Sunday, May 21, 2023

' We Must Have Something to Push Against'

V.S. Pritchett writes to Graham Greene: “Of the poet [William] Collins, Dr. Johnson writes that his great fault was his irresolution; and habit and application aggravated it. The ghost of Collins haunts the vain hours of many industrious and irresolute writers.” 
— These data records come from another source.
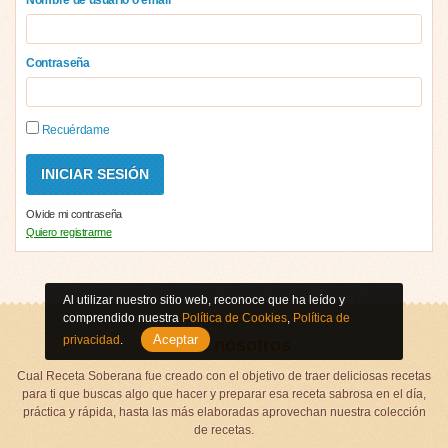
Contraseña
Recuérdame
Olvide mi contraseña
Quiero registrarme
Al utilizar nuestro sitio web, reconoce que ha leído y
comprendido nuestra
Política de Cookies
,
Política de
Aceptar
privacidad
.
Sobre nosotros
Cual Receta Soberana fue creado con el objetivo de traer deliciosas recetas
para ti que buscas algo que hacer y preparar esa receta sabrosa en el día,
práctica y rápida, hasta las más elaboradas aprovechan nuestra colección
de recetas.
We’ve all heard it before: talent isn’t enough. Good work calls for sitzfleisch and brings to mind the old Edison bromide about ninety percent perspiration, even in air-conditioning. Pritchett refers to a passage from Johnson’s “Life of Collins” in The Lives of the Poets:

 

“He designed many works, but his great fault was irresolution, or the frequent calls of immediate necessity broke his schemes, and suffered him to pursue no settled purpose. A man, doubtful of his dinner, or trembling at a creditor, is not much disposed to abstracted meditation or remote enquiries.”

 

I have to strain a little to read Collins (1721-59), a poet lost in the limbo between Augustans and Romantics, claimed by drink, drifting and madness. I think of his “Ode on the Poetical Character”: “All the shad’wy tribes of Mind, / In braided dance their murmurs joined.” Johnson wrote of his one-time friend: “His disorder was not alienation of mind, but general laxity and feebleness, a deficiency rather of his vital than intellectual powers.”

 

The passage from Pritchett to Greene quoted above is from Why Do I Write?, a slender volume published in 1948 by Percival Marshall of London. It collects an exchange of letters, each a digressive essay, among Elizabeth Bowen, Greene and V.S. Pritchett on the writer’s presumed responsibility to “society,” whatever that means. Bowen suggests in a letter to Pritchett that writers need opposition:

 

“[Y]ou don’t think it possible that things these days might almost be too propitious? And that to let this propitiousness invade us mayn’t make for a lowering of internal pressure? We must have something to push against. Oh well, one need not worry: we always shall have.”

 

I find Bowen one of the sanest, most eloquent of writers:

 

“Perhaps one emotional reason why one may write is the need to work off, out of the system, the sense of being solitary and farouche. Solitary and farouche people don’t have relationships: they are quite unrelatable. If you and I were capable of being altogether house-trained and made jolly, we should be nice people, but not writers. If I feel irked and uneasy when asked about the nature of my (as a writer) relation to society, this is because I am being asked about the nature of something that does not, as far as I know, exist. My writing, I am prepared to think, may be a substitute for something I have been born without – a so-called normal relation to society. My books are my relation to society. Why should people come and ask me what the nature of this relation is? It seems to me that it is the other people, the readers, who should know.”

1 comment:

Richard Zuelch said...

Farouche (fa-ROOSH) - "marked by shyness and lack of social graces," per Merriam-Webster. It can also mean "wild" or "disorderly" in some contexts.